§ **Exercise**
Lines of the material that include the string "your" should be returned.

§ **Record set**

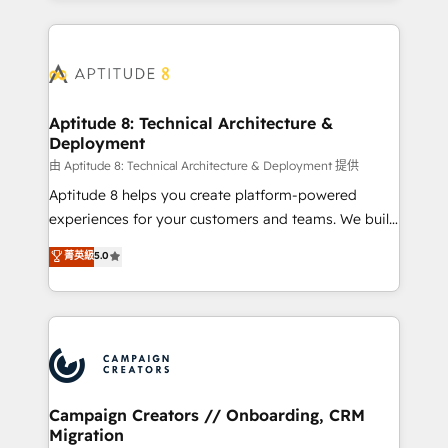
l'international, nous travaillons avec des ETI
ambitieuses, des grands groupes voulant aller au-
delà d’une simple transformation digitale et des
startups florissantes. Nos 3 grandes expertises sont :
➤ L’intégration de CRM et de méthodologie RevOps
Aptitude 8: Technical Architecture &
Deployment
pour aligner les équipes marketing, commerciales et
support client (data migration, synchronisation API,
由 Aptitude 8: Technical Architecture & Deployment 提供
audit et maintenance) ➤ La création de sites internet
Aptitude 8 helps you create platform-powered
de conversion qui transforment les visiteurs en
experiences for your customers and teams. We build
opportunités d'affaires ➤ La mise en place de
multi-hub solutions and orchestrate operations
菁英級
5.0
stratégies d'acquisition marketing (SEO, SEA,
across your entire tech stack. Aptitude 8 is trusted
inbound, automatisation marketing, ABM, IA,
by top brands such as Lenovo, Bluetooth,
emailing) Informations clés : - 10 ans d'expérience -
International Sports Sciences Association, SXSW,
100+ intégrations CRM HubSpot réussies - 40
Notion, Soundcloud, American Nurses Association,
experts conseil - 150 certifications HubSpot
Randstad, Uber Freight, and HubSpot itself. We have
cumulées
the largest technical consulting team of any HubSpot
partner and expertise across operational strategy,
Campaign Creators // Onboarding, CRM
Migration
business-first process building, system integration,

§ **Worked solution**
experiences for your customers and teams. We build
across your entire tech stack. Aptitude 8 is trusted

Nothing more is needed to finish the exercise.